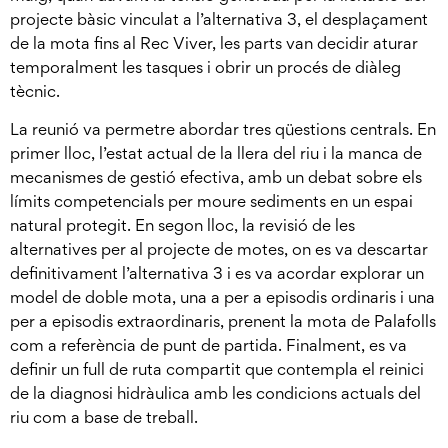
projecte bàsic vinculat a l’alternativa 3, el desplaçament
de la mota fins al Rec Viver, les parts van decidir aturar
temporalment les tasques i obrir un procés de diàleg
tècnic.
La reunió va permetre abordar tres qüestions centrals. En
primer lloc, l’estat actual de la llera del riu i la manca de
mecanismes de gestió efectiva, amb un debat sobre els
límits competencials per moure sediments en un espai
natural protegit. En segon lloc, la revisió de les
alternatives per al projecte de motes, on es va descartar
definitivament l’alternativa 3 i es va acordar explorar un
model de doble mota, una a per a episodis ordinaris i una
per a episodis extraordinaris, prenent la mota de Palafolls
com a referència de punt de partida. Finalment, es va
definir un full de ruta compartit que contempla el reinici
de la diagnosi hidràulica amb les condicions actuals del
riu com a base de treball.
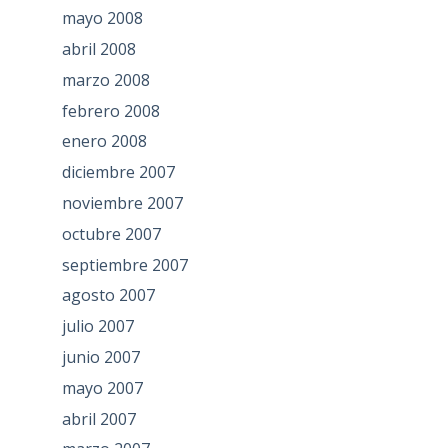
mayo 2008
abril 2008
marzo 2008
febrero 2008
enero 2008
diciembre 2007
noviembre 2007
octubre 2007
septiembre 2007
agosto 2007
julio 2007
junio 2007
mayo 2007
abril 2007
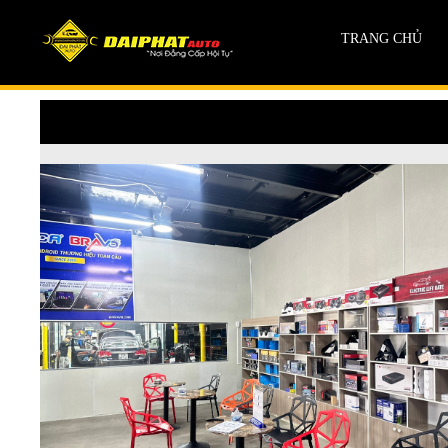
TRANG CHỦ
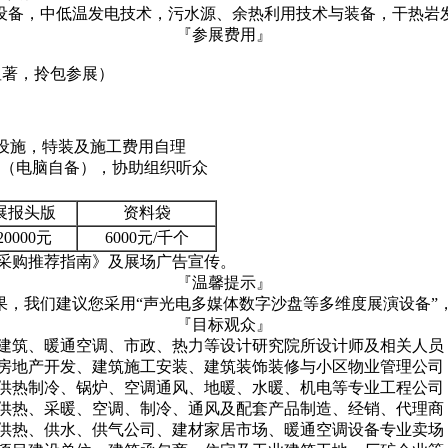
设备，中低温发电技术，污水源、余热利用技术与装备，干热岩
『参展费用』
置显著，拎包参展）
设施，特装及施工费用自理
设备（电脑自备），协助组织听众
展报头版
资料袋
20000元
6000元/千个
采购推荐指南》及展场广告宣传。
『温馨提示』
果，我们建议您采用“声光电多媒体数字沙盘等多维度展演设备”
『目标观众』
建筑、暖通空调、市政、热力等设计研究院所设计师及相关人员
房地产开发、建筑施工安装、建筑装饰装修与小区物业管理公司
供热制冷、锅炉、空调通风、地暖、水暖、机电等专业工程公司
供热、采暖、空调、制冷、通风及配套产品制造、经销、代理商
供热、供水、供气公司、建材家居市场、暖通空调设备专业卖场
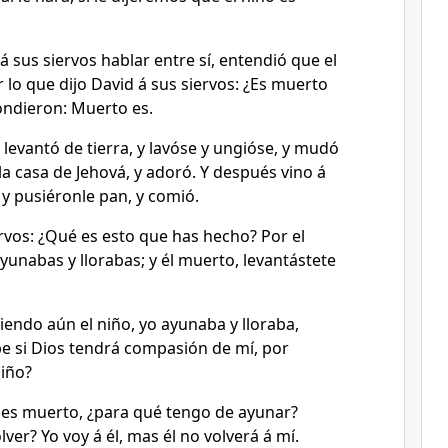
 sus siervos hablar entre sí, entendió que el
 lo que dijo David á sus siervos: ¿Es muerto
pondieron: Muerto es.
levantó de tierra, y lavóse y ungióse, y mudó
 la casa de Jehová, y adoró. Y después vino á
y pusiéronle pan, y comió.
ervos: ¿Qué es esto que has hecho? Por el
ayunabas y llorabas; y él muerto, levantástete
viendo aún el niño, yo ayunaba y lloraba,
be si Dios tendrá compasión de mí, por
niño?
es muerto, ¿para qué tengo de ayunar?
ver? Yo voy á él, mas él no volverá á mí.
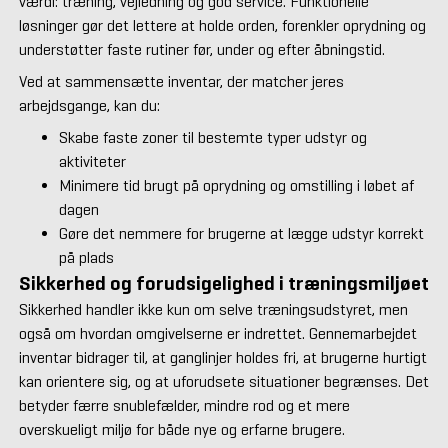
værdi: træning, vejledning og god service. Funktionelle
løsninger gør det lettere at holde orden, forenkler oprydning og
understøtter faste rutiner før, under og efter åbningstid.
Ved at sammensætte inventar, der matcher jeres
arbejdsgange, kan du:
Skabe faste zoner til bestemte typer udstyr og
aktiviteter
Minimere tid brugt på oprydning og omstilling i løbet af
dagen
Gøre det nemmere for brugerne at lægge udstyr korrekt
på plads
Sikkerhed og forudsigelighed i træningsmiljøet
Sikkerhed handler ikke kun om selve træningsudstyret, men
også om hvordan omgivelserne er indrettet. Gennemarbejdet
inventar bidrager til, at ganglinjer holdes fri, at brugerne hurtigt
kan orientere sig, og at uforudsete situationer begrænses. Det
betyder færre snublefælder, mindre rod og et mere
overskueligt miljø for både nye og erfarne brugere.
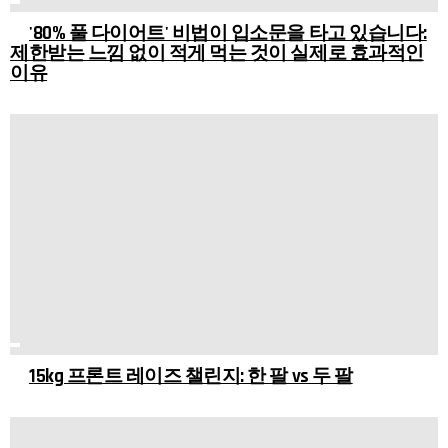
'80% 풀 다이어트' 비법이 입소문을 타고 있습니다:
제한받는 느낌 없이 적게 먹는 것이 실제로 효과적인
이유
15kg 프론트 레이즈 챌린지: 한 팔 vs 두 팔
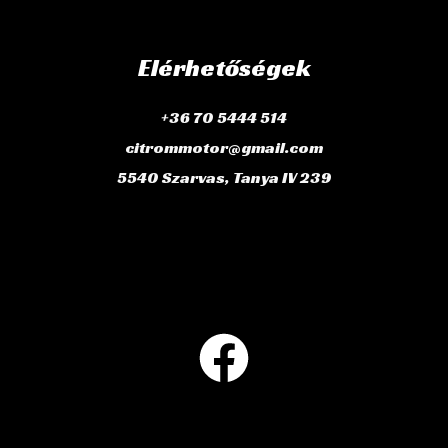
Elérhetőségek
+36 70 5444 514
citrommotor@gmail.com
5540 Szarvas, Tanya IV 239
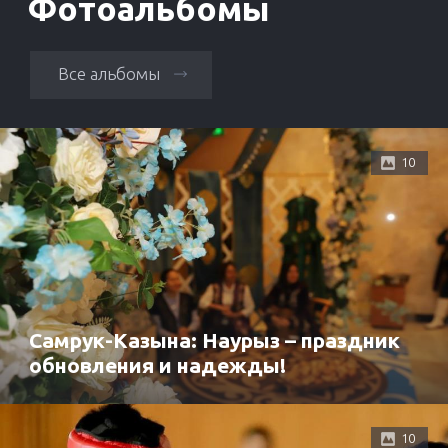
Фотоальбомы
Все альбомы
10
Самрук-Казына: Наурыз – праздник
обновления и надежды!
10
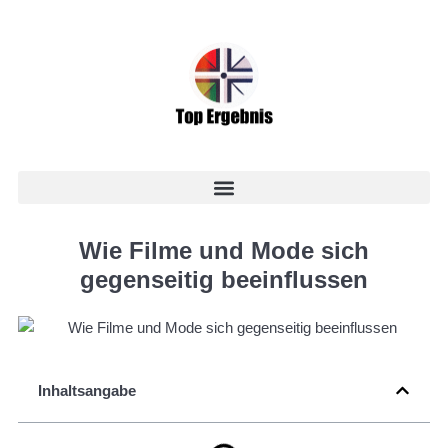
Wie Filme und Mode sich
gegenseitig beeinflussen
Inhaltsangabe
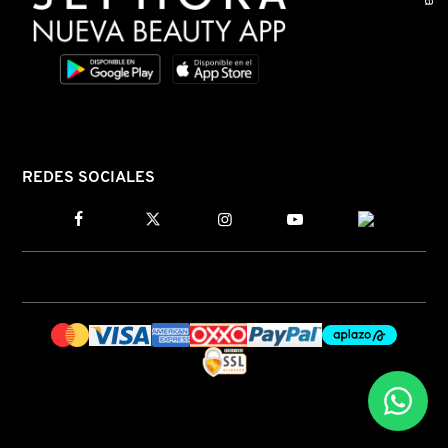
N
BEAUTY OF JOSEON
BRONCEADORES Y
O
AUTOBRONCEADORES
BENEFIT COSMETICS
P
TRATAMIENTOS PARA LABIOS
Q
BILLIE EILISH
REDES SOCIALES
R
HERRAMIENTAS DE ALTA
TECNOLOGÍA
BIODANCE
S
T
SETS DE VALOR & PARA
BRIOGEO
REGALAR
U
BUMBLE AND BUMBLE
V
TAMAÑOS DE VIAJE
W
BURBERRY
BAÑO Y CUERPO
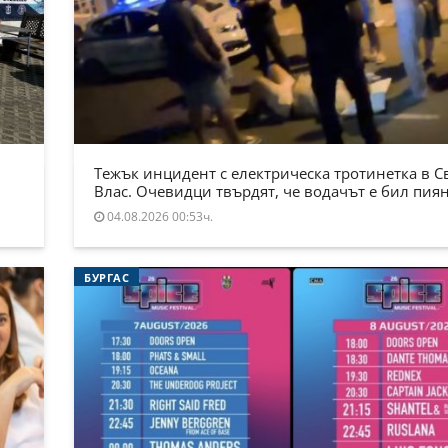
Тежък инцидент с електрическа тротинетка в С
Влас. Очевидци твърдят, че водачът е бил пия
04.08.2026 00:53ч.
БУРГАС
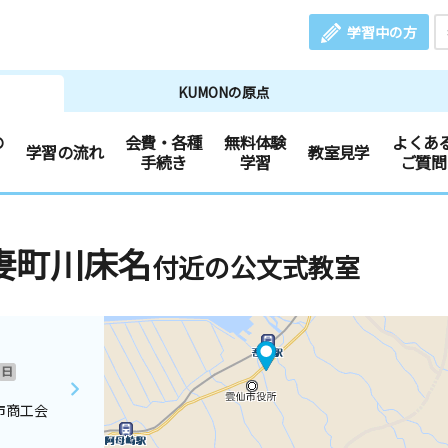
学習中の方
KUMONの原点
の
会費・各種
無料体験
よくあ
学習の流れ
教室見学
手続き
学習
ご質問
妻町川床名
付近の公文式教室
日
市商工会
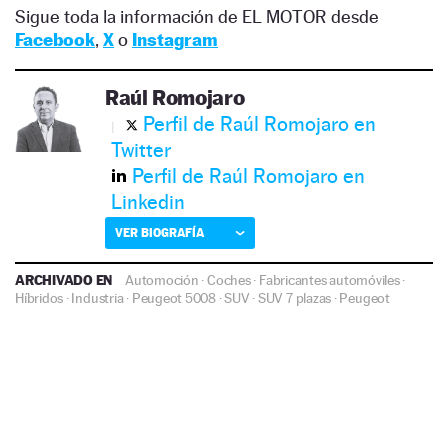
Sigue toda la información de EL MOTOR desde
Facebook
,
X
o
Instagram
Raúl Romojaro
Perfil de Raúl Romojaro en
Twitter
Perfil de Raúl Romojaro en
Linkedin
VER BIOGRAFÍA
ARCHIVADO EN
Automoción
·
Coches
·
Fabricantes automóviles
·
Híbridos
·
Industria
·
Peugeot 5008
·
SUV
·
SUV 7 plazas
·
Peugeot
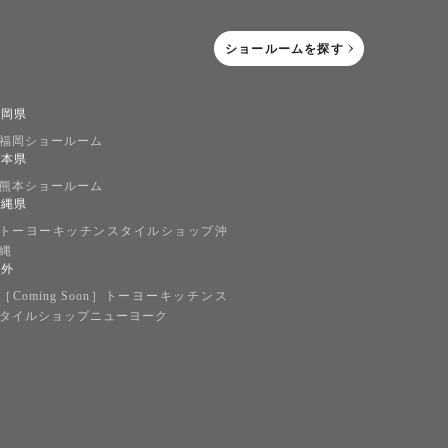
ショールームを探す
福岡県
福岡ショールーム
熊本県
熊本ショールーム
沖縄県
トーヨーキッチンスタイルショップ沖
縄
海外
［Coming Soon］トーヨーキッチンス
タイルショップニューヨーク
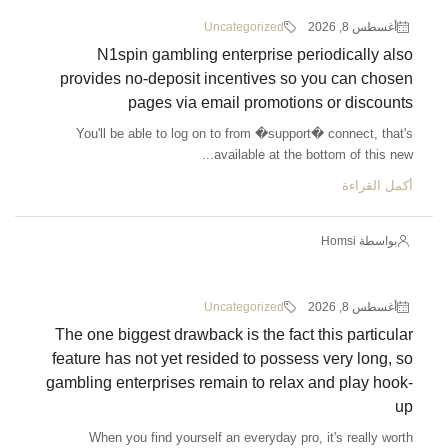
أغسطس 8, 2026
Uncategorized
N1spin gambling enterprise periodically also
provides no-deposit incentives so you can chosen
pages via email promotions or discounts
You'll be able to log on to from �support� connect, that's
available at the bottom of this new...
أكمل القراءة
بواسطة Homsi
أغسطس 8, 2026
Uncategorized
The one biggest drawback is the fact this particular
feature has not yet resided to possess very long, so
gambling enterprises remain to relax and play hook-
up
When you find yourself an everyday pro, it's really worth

.....

Goal of the exercise:
Copy the records above exactly. The pictures are not part of the copy.

Answer to the problem:
projecte bàsic vinculat a l’alternativa 3, el desplaçament
de la mota fins al Rec Viver, les parts van decidir aturar
temporalment les tasques i obrir un procés de diàleg
tècnic.
La reunió va permetre abordar tres qüestions centrals. En
primer lloc, l’estat actual de la llera del riu i la manca de
mecanismes de gestió efectiva, amb un debat sobre els
límits competencials per moure sediments en un espai
natural protegit. En segon lloc, la revisió de les
alternatives per al projecte de motes, on es va descartar
definitivament l’alternativa 3 i es va acordar explorar un
model de doble mota, una a per a episodis ordinaris i una
per a episodis extraordinaris, prenent la mota de Palafolls
com a referència de punt de partida. Finalment, es va
definir un full de ruta compartit que contempla el reinici
de la diagnosi hidràulica amb les condicions actuals del
riu com a base de treball.
mayo 2008
abril 2008
marzo 2008
febrero 2008
enero 2008
diciembre 2007
noviembre 2007
octubre 2007
septiembre 2007
agosto 2007
julio 2007
junio 2007
mayo 2007
abril 2007
TRANG CHỦ
设备，中低温发电技术，污水源、余热利用技术与装备，干热岩
『参展费用』
置显著，拎包参展）
设施，特装及施工费用自理
设备（电脑自备），协助组织听众
展报头版
资料袋
20000元
6000元/千个
采购推荐指南》及展场广告宣传。
『温馨提示』
果，我们建议您采用“声光电多媒体数字沙盘等多维度展演设备”
『目标观众』
建筑、暖通空调、市政、热力等设计研究院所设计师及相关人员
房地产开发、建筑施工安装、建筑装饰装修与小区物业管理公司
供热制冷、锅炉、空调通风、地暖、水暖、机电等专业工程公司
供热、采暖、空调、制冷、通风及配套产品制造、经销、代理商
供热、供水、供气公司、建材家居市场、暖通空调设备专业卖场
 sus siervos hablar entre sí, entendió que el
 lo que dijo David á sus siervos: ¿Es muerto
pondieron: Muerto es.
levantó de tierra, y lavóse y ungióse, y mudó
 la casa de Jehová, y adoró. Y después vino á
y pusiéronle pan, y comió.
ervos: ¿Qué es esto que has hecho? Por el
ayunabas y llorabas; y él muerto, levantástete
viendo aún el niño, yo ayunaba y lloraba,
be si Dios tendrá compasión de mí, por
niño?
es muerto, ¿para qué tengo de ayunar?
ver? Yo voy á él, mas él no volverá á mí.
værdi: træning, vejledning og god service. Funktionelle
løsninger gør det lettere at holde orden, forenkler oprydning og
understøtter faste rutiner før, under og efter åbningstid.
Ved at sammensætte inventar, der matcher jeres
arbejdsgange, kan du:
Skabe faste zoner til bestemte typer udstyr og
aktiviteter
Minimere tid brugt på oprydning og omstilling i løbet af
dagen
Gøre det nemmere for brugerne at lægge udstyr korrekt
på plads
Sikkerhed og forudsigelighed i træningsmiljøet
Sikkerhed handler ikke kun om selve træningsudstyret, men
også om hvordan omgivelserne er indrettet. Gennemarbejdet
inventar bidrager til, at ganglinjer holdes fri, at brugerne hurtigt
kan orientere sig, og at uforudsete situationer begrænses. Det
betyder færre snublefælder, mindre rod og et mere
overskueligt miljø for både nye og erfarne brugere.
'80% 풀 다이어트' 비법이 입소문을 타고 있습니다:
제한받는 느낌 없이 적게 먹는 것이 실제로 효과적인
이유
15kg 프론트 레이즈 챌린지: 한 팔 vs 두 팔
Elérhetőségek
+36 70 5444 514
citrommotor@gmail.com
5540 Szarvas, Tanya IV 239
Фотоальбомы
Все альбомы
10
Самрук-Казына: Наурыз – праздник
обновления и надежды!
10
Wie Filme und Mode sich
gegenseitig beeinflussen
Inhaltsangabe
N
BEAUTY OF JOSEON
BRONCEADORES Y
O
AUTOBRONCEADORES
BENEFIT COSMETICS
P
TRATAMIENTOS PARA LABIOS
Q
BILLIE EILISH
REDES SOCIALES
R
HERRAMIENTAS DE ALTA
TECNOLOGÍA
BIODANCE
S
T
SETS DE VALOR & PARA
BRIOGEO
REGALAR
U
BUMBLE AND BUMBLE
V
TAMAÑOS DE VIAJE
W
BURBERRY
BAÑO Y CUERPO
Тежък инцидент с електрическа тротинетка в С
Влас. Очевидци твърдят, че водачът е бил пия
04.08.2026 00:53ч.
БУРГАС
学習中の方
KUMONの原点
の
会費・各種
無料体験
よくあ
学習の流れ
教室見学
手続き
学習
ご質問
妻町川床名
付近の公文式教室
日
市商工会
Sigue toda la información de EL MOTOR desde
Facebook
,
X
o
Instagram
Raúl Romojaro
Perfil de Raúl Romojaro en
Twitter
Perfil de Raúl Romojaro en
Linkedin
VER BIOGRAFÍA
ARCHIVADO EN
Automoción
·
Coches
·
Fabricantes automóviles
·
Híbridos
·
Industria
·
Peugeot 5008
·
SUV
·
SUV 7 plazas
·
Peugeot
ショールームを探す
福岡県
福岡ショールーム
熊本県
熊本ショールーム
沖縄県
トーヨーキッチンスタイルショップ沖
縄
海外
［Coming Soon］トーヨーキッチンス
タイルショップニューヨーク
أغسطس 8, 2026
Uncategorized
N1spin gambling enterprise periodically also
provides no-deposit incentives so you can chosen
pages via email promotions or discounts
You'll be able to log on to from �support� connect, that's
available at the bottom of this new...
أكمل القراءة
بواسطة Homsi
أغسطس 8, 2026
Uncategorized
The one biggest drawback is the fact this particular
feature has not yet resided to possess very long, so
gambling enterprises remain to relax and play hook-
up
When you find yourself an everyday pro, it's really worth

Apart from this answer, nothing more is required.